=== Begin Enclosure ===
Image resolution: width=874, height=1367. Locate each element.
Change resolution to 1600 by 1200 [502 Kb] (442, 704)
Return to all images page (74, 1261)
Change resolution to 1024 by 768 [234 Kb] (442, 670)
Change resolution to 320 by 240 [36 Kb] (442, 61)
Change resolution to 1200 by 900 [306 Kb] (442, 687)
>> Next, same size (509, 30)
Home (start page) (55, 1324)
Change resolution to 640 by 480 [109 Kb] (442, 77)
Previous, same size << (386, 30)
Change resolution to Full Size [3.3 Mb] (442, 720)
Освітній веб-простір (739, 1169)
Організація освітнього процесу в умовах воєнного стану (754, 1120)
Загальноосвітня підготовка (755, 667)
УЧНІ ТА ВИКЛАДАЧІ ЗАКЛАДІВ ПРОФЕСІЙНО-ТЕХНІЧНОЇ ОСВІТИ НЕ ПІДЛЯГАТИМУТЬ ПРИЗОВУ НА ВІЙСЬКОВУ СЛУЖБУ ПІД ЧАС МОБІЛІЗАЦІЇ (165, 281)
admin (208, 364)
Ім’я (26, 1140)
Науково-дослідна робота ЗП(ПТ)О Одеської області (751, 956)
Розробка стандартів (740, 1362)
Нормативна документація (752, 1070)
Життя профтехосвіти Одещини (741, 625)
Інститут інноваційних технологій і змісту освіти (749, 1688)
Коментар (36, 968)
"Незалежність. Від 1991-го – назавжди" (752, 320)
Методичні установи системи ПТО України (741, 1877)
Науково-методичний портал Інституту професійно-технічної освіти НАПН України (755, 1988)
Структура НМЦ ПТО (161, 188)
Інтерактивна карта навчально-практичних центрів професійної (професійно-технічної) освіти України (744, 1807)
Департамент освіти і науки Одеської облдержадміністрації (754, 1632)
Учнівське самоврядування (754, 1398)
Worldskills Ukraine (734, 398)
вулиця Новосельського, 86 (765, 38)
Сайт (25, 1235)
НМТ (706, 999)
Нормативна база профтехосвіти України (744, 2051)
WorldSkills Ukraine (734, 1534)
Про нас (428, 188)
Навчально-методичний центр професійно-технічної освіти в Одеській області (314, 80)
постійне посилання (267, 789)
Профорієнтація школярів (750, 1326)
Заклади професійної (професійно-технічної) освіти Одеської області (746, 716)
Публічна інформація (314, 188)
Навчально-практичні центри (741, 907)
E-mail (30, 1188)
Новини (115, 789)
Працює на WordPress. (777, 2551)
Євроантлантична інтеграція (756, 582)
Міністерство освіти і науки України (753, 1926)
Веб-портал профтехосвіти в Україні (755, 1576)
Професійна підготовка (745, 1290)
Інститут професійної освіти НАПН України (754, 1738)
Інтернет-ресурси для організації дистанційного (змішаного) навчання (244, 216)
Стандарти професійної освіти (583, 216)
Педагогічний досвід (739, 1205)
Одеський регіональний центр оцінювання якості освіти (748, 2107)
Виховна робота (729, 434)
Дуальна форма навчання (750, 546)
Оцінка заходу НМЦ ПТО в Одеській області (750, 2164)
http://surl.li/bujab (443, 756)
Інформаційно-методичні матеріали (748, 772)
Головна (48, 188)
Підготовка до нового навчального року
=== End Enclosure ===
• **ACTION ITEM**:
Your reply should be a verbatim retyping of the lines from the one that holds "Учнівське самоврядування (754, 1398)" through the last line of the entries.

• **ANSWER TO THE EXERCISE**:
Учнівське самоврядування (754, 1398)
Worldskills Ukraine (734, 398)
вулиця Новосельського, 86 (765, 38)
Сайт (25, 1235)
НМТ (706, 999)
Нормативна база профтехосвіти України (744, 2051)
WorldSkills Ukraine (734, 1534)
Про нас (428, 188)
Навчально-методичний центр професійно-технічної освіти в Одеській області (314, 80)
постійне посилання (267, 789)
Профорієнтація школярів (750, 1326)
Заклади професійної (професійно-технічної) освіти Одеської області (746, 716)
Публічна інформація (314, 188)
Навчально-практичні центри (741, 907)
E-mail (30, 1188)
Новини (115, 789)
Працює на WordPress. (777, 2551)
Євроантлантична інтеграція (756, 582)
Міністерство освіти і науки України (753, 1926)
Веб-портал профтехосвіти в Україні (755, 1576)
Професійна підготовка (745, 1290)
Інститут професійної освіти НАПН України (754, 1738)
Інтернет-ресурси для організації дистанційного (змішаного) навчання (244, 216)
Стандарти професійної освіти (583, 216)
Педагогічний досвід (739, 1205)
Одеський регіональний центр оцінювання якості освіти (748, 2107)
Виховна робота (729, 434)
Дуальна форма навчання (750, 546)
Оцінка заходу НМЦ ПТО в Одеській області (750, 2164)
http://surl.li/bujab (443, 756)
Інформаційно-методичні матеріали (748, 772)
Головна (48, 188)
Підготовка до нового навчального року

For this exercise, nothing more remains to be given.